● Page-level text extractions
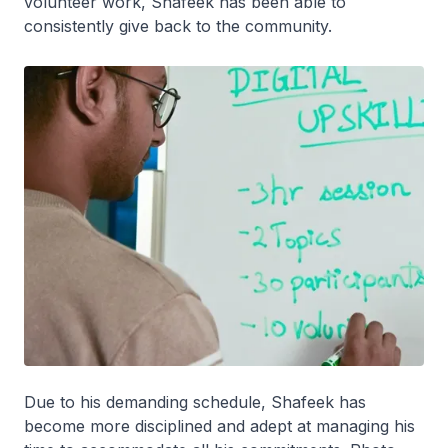
volunteer work, Shafeek has been able to
consistently give back to the community.
Due to his demanding schedule, Shafeek has
become more disciplined and adept at managing his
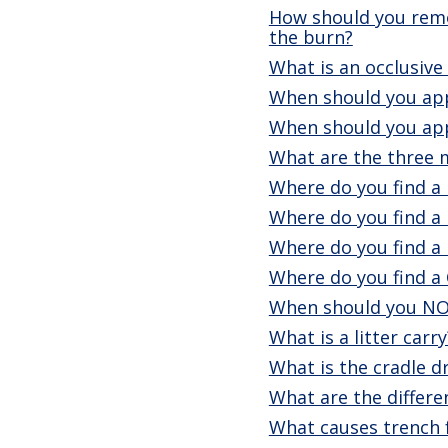
How should you remov
the burn?
What is an occlusive
When should you app
When should you appl
What are the three m
Where do you find a 
Where do you find a 
Where do you find a
Where do you find a 
When should you NO
What is a litter carry
What is the cradle d
What are the differe
What causes trench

● To do
All lines in the data that contain the word "What" should be copied.

● Your solution
What is an occlusive
What are the three m
What is a litter carry
What is the cradle d
What are the differe
What causes trench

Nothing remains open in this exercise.